Sainsbury's shopping for self-powering stores

Sainsbury’s could soon be providing far more than just the weekly groceries, after the supermarket giant revealed it is working on plans to establish itself as a major provider of energy to both the grid and the local communities it serves.

Speaking to BusinessGreen, Neil Sachdev, property director at the company, said Sainsbury’s was preparing to accelerate the roll out of onsite low carbon and renewable energy technologies at its stores next year.

Sainsbury’s recently opened its first store to use “geo-exchange” heat pump technology at Crayford in Kent and has already seen energy use at the store fall by 30 per cent.

Sachdev said the company was now investigating deploying the technology at a number of other stores as part of efforts to reduce the supermarket’s reliance on the grid.

“We are looking at energy security,” he said. “We know that as we get hotter summers, we will get more energy supply fluctuations in the UK. Over the next two years, we will have a team looking at how that will affect us and how we can become less dependent on the grid.

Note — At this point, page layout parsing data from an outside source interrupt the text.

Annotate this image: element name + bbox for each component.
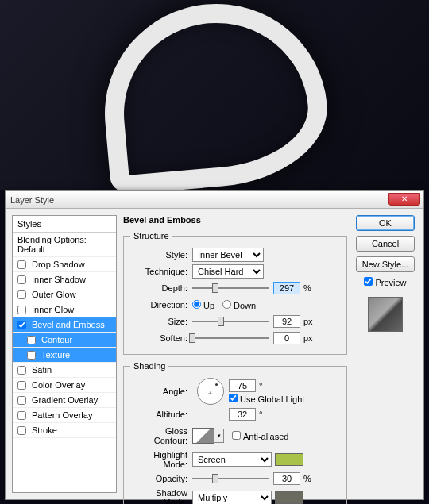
direction-label: Direction: (130, 300, 192, 310)
styles-item-pattern-overlay[interactable]: Pattern Overlay (13, 408, 116, 423)
angle-input[interactable] (229, 379, 256, 392)
titlebar[interactable]: Layer Style ✕ (6, 191, 423, 209)
styles-item-label: Pattern Overlay (32, 410, 92, 420)
styles-checkbox[interactable] (27, 351, 36, 360)
angle-dial[interactable]: + (197, 378, 224, 405)
styles-checkbox[interactable] (17, 321, 26, 329)
technique-label: Technique: (130, 267, 192, 276)
styles-item-label: Inner Glow (32, 305, 74, 314)
highlight-color-swatch[interactable] (275, 453, 303, 466)
styles-item-label: Color Overlay (32, 380, 85, 390)
styles-item-inner-glow[interactable]: Inner Glow (13, 302, 116, 317)
preview-swatch (368, 297, 403, 332)
altitude-input[interactable] (229, 408, 256, 421)
styles-item-label: Bevel and Emboss (32, 320, 105, 329)
styles-checkbox[interactable] (17, 366, 26, 375)
dialog-title: Layer Style (10, 195, 54, 205)
size-input[interactable] (273, 315, 300, 328)
styles-checkbox[interactable] (27, 336, 36, 344)
style-select[interactable]: Inner Bevel (192, 248, 264, 262)
shading-legend: Shading (130, 361, 168, 371)
styles-item-texture[interactable]: Texture (13, 348, 116, 363)
styles-checkbox[interactable] (17, 275, 26, 284)
styles-item-label: Texture (41, 350, 70, 360)
shadow-color-swatch[interactable] (275, 491, 303, 504)
gloss-contour-swatch[interactable] (192, 428, 214, 444)
depth-input[interactable] (273, 282, 300, 294)
styles-checkbox[interactable] (17, 396, 26, 405)
blending-options-item[interactable]: Blending Options: Default (13, 233, 116, 257)
styles-item-label: Outer Glow (32, 290, 76, 299)
styles-item-satin[interactable]: Satin (13, 363, 116, 378)
technique-select[interactable]: Chisel Hard (192, 264, 264, 279)
ok-button[interactable]: OK (356, 215, 415, 231)
shading-group: Shading Angle: + ° Use Global Light Alti… (123, 361, 347, 504)
styles-item-stroke[interactable]: Stroke (13, 423, 116, 438)
highlight-opacity-label: Opacity: (130, 474, 192, 483)
styles-list-panel: Styles Blending Options: Default Drop Sh… (12, 215, 117, 493)
highlight-mode-select[interactable]: Screen (192, 452, 272, 467)
preview-checkbox[interactable]: Preview (364, 277, 406, 287)
highlight-mode-label: Highlight Mode: (130, 450, 192, 469)
depth-label: Depth: (130, 283, 192, 293)
styles-item-bevel-and-emboss[interactable]: Bevel and Emboss (13, 317, 116, 333)
depth-unit: % (303, 283, 311, 293)
styles-item-outer-glow[interactable]: Outer Glow (13, 287, 116, 302)
size-unit: px (303, 317, 313, 326)
soften-slider[interactable] (192, 333, 269, 344)
bevel-title: Bevel and Emboss (123, 215, 347, 225)
styles-item-label: Inner Shadow (32, 275, 86, 284)
shadow-mode-label: Shadow Mode: (130, 488, 192, 504)
dialog-buttons-panel: OK Cancel New Style... Preview (354, 215, 417, 493)
styles-checkbox[interactable] (17, 260, 26, 269)
styles-checkbox[interactable] (17, 426, 26, 435)
highlight-opacity-input[interactable] (273, 472, 300, 485)
size-slider[interactable] (192, 316, 269, 327)
shadow-mode-select[interactable]: Multiply (192, 491, 272, 504)
global-light-checkbox[interactable]: Use Global Light (229, 394, 304, 404)
close-button[interactable]: ✕ (388, 193, 420, 206)
letter-d-graphic (96, 0, 334, 196)
styles-checkbox[interactable] (17, 411, 26, 420)
styles-checkbox[interactable] (17, 290, 26, 299)
styles-checkbox[interactable] (17, 306, 26, 314)
size-label: Size: (130, 317, 192, 326)
styles-item-color-overlay[interactable]: Color Overlay (13, 378, 116, 393)
layer-style-dialog: Layer Style ✕ Styles Blending Options: D… (5, 190, 424, 500)
styles-item-label: Contour (41, 335, 72, 344)
soften-label: Soften: (130, 333, 192, 343)
structure-group: Structure Style: Inner Bevel Technique: … (123, 231, 347, 355)
gloss-contour-label: Gloss Contour: (130, 426, 192, 445)
direction-up-radio[interactable]: Up (192, 300, 214, 310)
gloss-contour-dropdown[interactable]: ▾ (214, 429, 224, 443)
styles-item-label: Drop Shadow (32, 260, 85, 269)
styles-item-gradient-overlay[interactable]: Gradient Overlay (13, 393, 116, 408)
styles-header[interactable]: Styles (13, 216, 116, 233)
styles-item-label: Stroke (32, 425, 57, 435)
angle-label: Angle: (130, 387, 192, 396)
styles-item-label: Satin (32, 365, 52, 375)
depth-slider[interactable] (192, 283, 269, 294)
style-label: Style: (130, 250, 192, 260)
altitude-label: Altitude: (130, 410, 192, 419)
direction-down-radio[interactable]: Down (222, 300, 256, 310)
styles-item-label: Gradient Overlay (32, 395, 98, 405)
bevel-settings-panel: Bevel and Emboss Structure Style: Inner … (123, 215, 347, 493)
new-style-button[interactable]: New Style... (356, 256, 415, 272)
styles-checkbox[interactable] (17, 381, 26, 390)
highlight-opacity-slider[interactable] (192, 473, 269, 484)
soften-unit: px (303, 333, 313, 343)
cancel-button[interactable]: Cancel (356, 236, 415, 252)
styles-item-drop-shadow[interactable]: Drop Shadow (13, 257, 116, 272)
background-3d-render (0, 0, 429, 190)
antialiased-checkbox[interactable]: Anti-aliased (232, 431, 288, 441)
styles-item-contour[interactable]: Contour (13, 333, 116, 348)
styles-item-inner-shadow[interactable]: Inner Shadow (13, 272, 116, 287)
structure-legend: Structure (130, 231, 172, 240)
soften-input[interactable] (273, 332, 300, 344)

We will also look at if we can ultimately become a net exporter to the grid.”

The company is already indirectly providing power to the grid through partnerships with two anaerobic digestion plants, one in Bedford and one in Leicester, which combined use food waste from Sainsbury’s stores to provide up to 8MW of power plant.

“We are now at a stage where we don’t send any food to landfill,” explained Sachdev. “All our food waste goes to two centralised waste-to-energy plants and all stores are linked up to them.”

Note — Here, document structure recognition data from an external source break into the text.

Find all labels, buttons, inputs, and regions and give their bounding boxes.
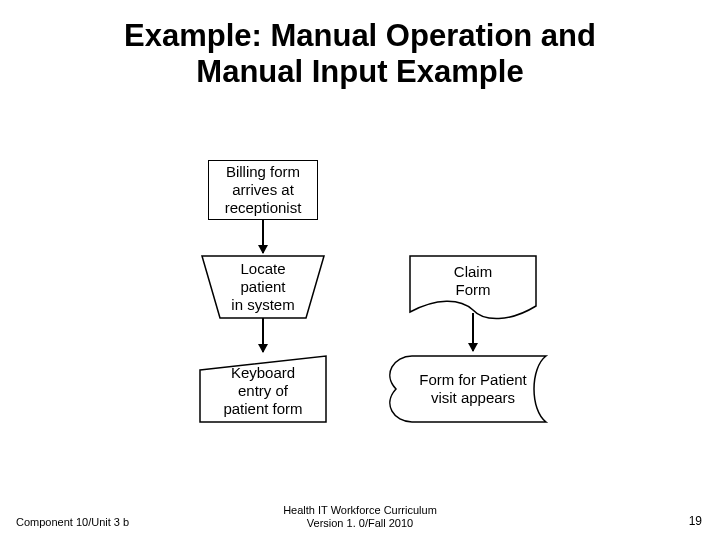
arrow-claim-to-display [472, 313, 474, 351]
footer-center: Health IT Workforce Curriculum Version 1… [0, 504, 720, 530]
slide-title: Example: Manual Operation and Manual Inp… [0, 18, 720, 89]
footer-page-number: 19 [689, 514, 702, 528]
title-line-2: Manual Input Example [196, 54, 523, 89]
arrow-billing-to-locate [262, 220, 264, 253]
manual-input-keyboard-container: Keyboard entry of patient form [200, 360, 326, 422]
document-claim-form-container: Claim Form [410, 256, 536, 306]
arrow-locate-to-keyboard [262, 318, 264, 352]
manual-operation-locate-container: Locate patient in system [202, 256, 324, 318]
footer-center-line2: Version 1. 0/Fall 2010 [307, 517, 413, 529]
title-line-1: Example: Manual Operation and [124, 18, 596, 53]
document-claim-form-label: Claim Form [454, 263, 492, 299]
footer-center-line1: Health IT Workforce Curriculum [283, 504, 437, 516]
display-form-appears-container: Form for Patient visit appears [398, 356, 548, 422]
manual-input-keyboard-label: Keyboard entry of patient form [223, 364, 302, 418]
process-billing-form-label: Billing form arrives at receptionist [225, 163, 302, 217]
process-billing-form: Billing form arrives at receptionist [208, 160, 318, 220]
manual-operation-locate-label: Locate patient in system [231, 260, 294, 314]
display-form-appears-label: Form for Patient visit appears [419, 371, 527, 407]
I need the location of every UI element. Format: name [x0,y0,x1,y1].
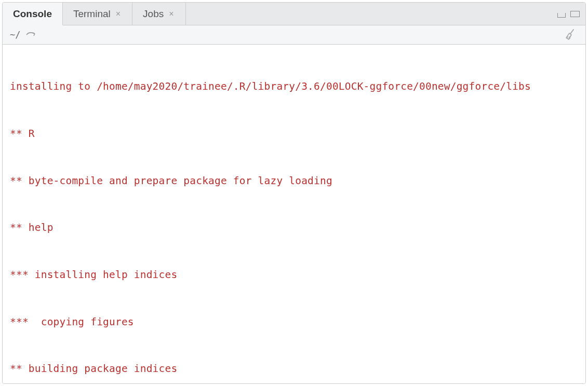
tab-label: Jobs [143,8,164,20]
working-directory-label[interactable]: ~/ [10,30,20,40]
console-output-text: installing to /home/may2020/trainee/.R/l… [10,48,578,383]
panel-window-controls [556,3,585,25]
tab-console[interactable]: Console [3,3,63,25]
minimize-panel-icon[interactable] [556,10,567,18]
tab-label: Terminal [73,8,111,20]
console-output-area[interactable]: installing to /home/may2020/trainee/.R/l… [3,44,585,383]
console-toolbar: ~/ [3,25,585,44]
tab-bar: Console Terminal × Jobs × [3,3,585,25]
tab-label: Console [13,8,52,20]
maximize-panel-icon[interactable] [570,10,580,18]
tab-terminal[interactable]: Terminal × [63,3,132,25]
close-icon[interactable]: × [168,10,175,18]
tab-jobs[interactable]: Jobs × [132,3,185,25]
close-icon[interactable]: × [115,10,122,18]
console-panel: Console Terminal × Jobs × ~/ [2,2,586,384]
popout-icon[interactable] [25,31,37,39]
clear-console-icon[interactable] [565,28,578,42]
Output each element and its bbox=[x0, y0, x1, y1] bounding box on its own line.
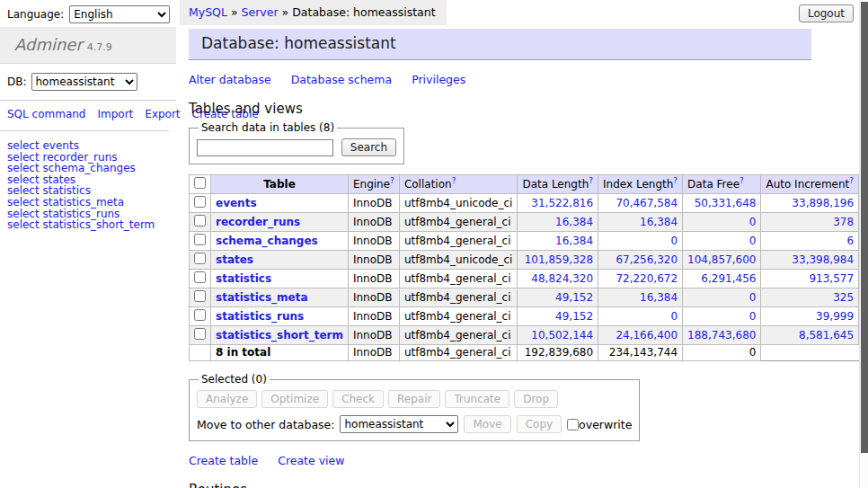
table-link-schema-changes[interactable]: schema_changes bbox=[216, 235, 318, 247]
table-link-events[interactable]: events bbox=[216, 197, 257, 209]
states-data-length-link[interactable]: 101,859,328 bbox=[525, 253, 593, 266]
row-checkbox-statistics-runs[interactable] bbox=[194, 309, 206, 321]
scrollbar-thumb[interactable] bbox=[861, 2, 868, 453]
events-data-length-link[interactable]: 31,522,816 bbox=[531, 197, 593, 209]
link-select-statistics-short-term[interactable]: select statistics_short_term bbox=[7, 219, 169, 231]
statistics-meta-data-free-link[interactable]: 0 bbox=[749, 291, 757, 304]
app-header: Adminer4.7.9 bbox=[0, 27, 176, 64]
statistics-data-free-link[interactable]: 6,291,456 bbox=[701, 272, 756, 285]
breadcrumb-server-link[interactable]: Server bbox=[242, 5, 279, 19]
move-button[interactable]: Move bbox=[464, 415, 510, 433]
statistics-runs-data-free-link[interactable]: 0 bbox=[749, 310, 757, 323]
row-checkbox-statistics-short-term[interactable] bbox=[194, 328, 206, 340]
help-data-length-icon[interactable]: ? bbox=[589, 176, 593, 185]
link-select-statistics-meta[interactable]: select statistics_meta bbox=[7, 197, 169, 209]
repair-button[interactable]: Repair bbox=[388, 390, 440, 408]
help-index-length-icon[interactable]: ? bbox=[673, 176, 678, 185]
recorder-runs-index-length-link[interactable]: 16,384 bbox=[640, 216, 678, 228]
help-auto-increment-icon[interactable]: ? bbox=[849, 176, 854, 185]
states-auto-increment-link[interactable]: 33,398,984 bbox=[792, 253, 854, 266]
logout-button[interactable]: Logout bbox=[799, 4, 854, 22]
recorder-runs-data-free-link[interactable]: 0 bbox=[749, 216, 757, 228]
statistics-short-term-data-free-link[interactable]: 188,743,680 bbox=[687, 329, 756, 342]
truncate-button[interactable]: Truncate bbox=[445, 390, 509, 408]
help-engine-icon[interactable]: ? bbox=[390, 176, 394, 185]
link-create-view[interactable]: Create view bbox=[278, 454, 344, 467]
language-select[interactable]: English bbox=[69, 5, 170, 23]
statistics-short-term-auto-increment-link[interactable]: 8,581,645 bbox=[799, 329, 854, 342]
vertical-scrollbar[interactable] bbox=[859, 0, 868, 488]
table-link-states[interactable]: states bbox=[216, 253, 253, 266]
row-checkbox-schema-changes[interactable] bbox=[194, 234, 206, 245]
statistics-index-length-link[interactable]: 72,220,672 bbox=[616, 272, 678, 285]
states-index-length-link[interactable]: 67,256,320 bbox=[616, 253, 678, 266]
breadcrumb-mysql-link[interactable]: MySQL bbox=[189, 5, 227, 19]
statistics-runs-index-length-link[interactable]: 0 bbox=[670, 310, 678, 323]
check-button[interactable]: Check bbox=[332, 390, 384, 408]
events-auto-increment-link[interactable]: 33,898,196 bbox=[792, 197, 854, 209]
statistics-short-term-index-length-link[interactable]: 24,166,400 bbox=[616, 329, 678, 342]
link-sql-command[interactable]: SQL command bbox=[7, 108, 85, 120]
recorder-runs-auto-increment-link[interactable]: 378 bbox=[833, 216, 854, 228]
copy-button[interactable]: Copy bbox=[517, 415, 562, 433]
row-checkbox-statistics[interactable] bbox=[194, 271, 206, 283]
move-database-select[interactable]: homeassistant bbox=[340, 415, 458, 433]
tables-list: TableEngine?Collation?Data Length?Index … bbox=[189, 174, 868, 361]
statistics-meta-auto-increment-link[interactable]: 325 bbox=[833, 291, 854, 304]
row-checkbox-states[interactable] bbox=[194, 253, 206, 264]
row-checkbox-statistics-meta[interactable] bbox=[194, 290, 206, 302]
table-total-row: 8 in total InnoDB utf8mb4_general_ci 192… bbox=[190, 345, 868, 361]
schema-changes-index-length-link[interactable]: 0 bbox=[670, 235, 678, 247]
table-row-events: eventsInnoDButf8mb4_unicode_ci31,522,816… bbox=[190, 194, 868, 213]
events-index-length-link[interactable]: 70,467,584 bbox=[616, 197, 678, 209]
routines-heading: Routines bbox=[189, 482, 811, 488]
row-checkbox-events[interactable] bbox=[194, 196, 206, 208]
optimize-button[interactable]: Optimize bbox=[261, 390, 328, 408]
help-data-free-icon[interactable]: ? bbox=[740, 176, 744, 185]
table-header-row: TableEngine?Collation?Data Length?Index … bbox=[190, 175, 868, 194]
schema-changes-data-free-link[interactable]: 0 bbox=[749, 235, 757, 247]
link-privileges[interactable]: Privileges bbox=[412, 73, 465, 86]
link-database-schema[interactable]: Database schema bbox=[291, 73, 392, 86]
table-link-recorder-runs[interactable]: recorder_runs bbox=[216, 216, 300, 228]
table-link-statistics-short-term[interactable]: statistics_short_term bbox=[216, 329, 343, 342]
recorder-runs-collation: utf8mb4_general_ci bbox=[399, 213, 518, 232]
col-header-engine: Engine? bbox=[348, 175, 399, 194]
overwrite-checkbox[interactable] bbox=[567, 419, 579, 430]
select-all-checkbox[interactable] bbox=[194, 177, 206, 189]
statistics-data-length-link[interactable]: 48,824,320 bbox=[531, 272, 593, 285]
db-select[interactable]: homeassistant bbox=[31, 73, 137, 91]
statistics-meta-index-length-link[interactable]: 16,384 bbox=[640, 291, 678, 304]
statistics-runs-auto-increment-link[interactable]: 39,999 bbox=[816, 310, 854, 323]
statistics-runs-data-length-link[interactable]: 49,152 bbox=[555, 310, 593, 323]
table-link-statistics-runs[interactable]: statistics_runs bbox=[216, 310, 304, 323]
statistics-short-term-collation: utf8mb4_general_ci bbox=[399, 326, 518, 345]
app-name[interactable]: Adminer bbox=[14, 35, 83, 54]
drop-button[interactable]: Drop bbox=[514, 390, 558, 408]
statistics-meta-data-length-link[interactable]: 49,152 bbox=[555, 291, 593, 304]
row-checkbox-recorder-runs[interactable] bbox=[194, 215, 206, 226]
schema-changes-auto-increment-link[interactable]: 6 bbox=[846, 235, 854, 247]
app-version: 4.7.9 bbox=[87, 41, 112, 53]
statistics-auto-increment-link[interactable]: 913,577 bbox=[809, 272, 854, 285]
link-select-events[interactable]: select events bbox=[7, 140, 169, 152]
states-engine: InnoDB bbox=[348, 251, 399, 270]
link-create-table[interactable]: Create table bbox=[189, 454, 258, 467]
analyze-button[interactable]: Analyze bbox=[197, 390, 257, 408]
table-link-statistics[interactable]: statistics bbox=[216, 272, 271, 285]
recorder-runs-data-length-link[interactable]: 16,384 bbox=[555, 216, 593, 228]
help-collation-icon[interactable]: ? bbox=[452, 176, 456, 185]
events-data-free-link[interactable]: 50,331,648 bbox=[695, 197, 757, 209]
link-import[interactable]: Import bbox=[97, 108, 133, 120]
schema-changes-data-length-link[interactable]: 16,384 bbox=[555, 235, 593, 247]
total-engine: InnoDB bbox=[348, 345, 399, 361]
search-input[interactable] bbox=[197, 139, 333, 156]
link-select-schema-changes[interactable]: select schema_changes bbox=[7, 163, 169, 174]
statistics-short-term-data-length-link[interactable]: 10,502,144 bbox=[531, 329, 593, 342]
table-link-statistics-meta[interactable]: statistics_meta bbox=[216, 291, 308, 304]
main-content: Database: homeassistant Alter databaseDa… bbox=[189, 29, 811, 488]
link-export[interactable]: Export bbox=[145, 108, 180, 120]
link-alter-database[interactable]: Alter database bbox=[189, 73, 271, 86]
search-button[interactable]: Search bbox=[341, 138, 396, 156]
states-data-free-link[interactable]: 104,857,600 bbox=[687, 253, 756, 266]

In a similar vein, the company is building a new store in Bath that is expected to supply waste heat from the store to supply local homes – a model that Sachdev is keen to expand. “If I could have my time again, every store would also supply heat to other local buildings and homes,” he said.

Hydrogen fuel cells could also make their first appearance at a Sainsbury’s store some point next year, after initial plans to install the technology at a store in London were abandoned due to problems insuring the system.

“Hydrogen fuel cells have gone well in the US and we want to bring the technology over here,” said Sachdev. “We were close to rolling it out at a store in Greenwich, but we could not get sign off because it was difficult to get the insurance for what is a new technology. We are working with the insurance companies on it and I’m keen to revisit the technology.”

Next year is shaping up to be an important 12 months for the supermarket giant’s sustainability efforts, after Sachdev revealed that the company is working on the next phase of its environmental programme which will run between 2012 and 2020.

He said that while the company was on track to meet its target of cutting carbon emissions 25 per cent against 2005 levels by 2020, it was aware that it now needed to adopt a longer-term emissions target. “The work is being done right now and by the end of this year we will have clear sight on what we want to do by 2020,” he said. “We’ll then announce new targets in April or May next year.”